NPAQ

Quantitative Verification for BNNs

image

We propose and formalize quantitative verification for neural networks in our CCS19 paper. In quantitative verification, we are interested in how often a certain property holds true for a neural network, rather than the classic notion of verification where we want to check if the property always holds. Our framework is the first to provide PAC-style soundness guarantees, in that its quantitative estimates are within a controllable and bounded error from the true count.

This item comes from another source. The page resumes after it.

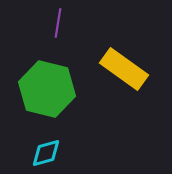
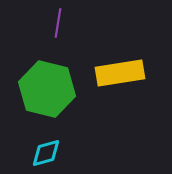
yellow rectangle: moved 4 px left, 4 px down; rotated 45 degrees counterclockwise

We instantiate our algorithmic framework by building a prototype tool called NPAQ (Neural Property Approximate Quantifier) that enables checking rich properties over binarized neural networks.

Our prototype’s code and usage instructions are available on NPAQ’s Github page.

We show how emerging security analyses can utilize our framework in 3 applications: quantifying robustness to adversarial inputs, efficacy of trojan attacks, and fairness/bias of given neural networks.

An extended version of the CCS19 presentation is available here.

Here, we give an overview of our approach and implementation, along with explanations for our benchmarks.

NPAQ: Neural Property Approximate Quantifier

NPAQ takes as input a BNN and one of the properties to quantify: robustness, fairness and trojan attack success. NPAQ, then, outputs an estimate of how often the property is satisfied for the given neural network. The property is defined as a simple constraint over inputs and outputs.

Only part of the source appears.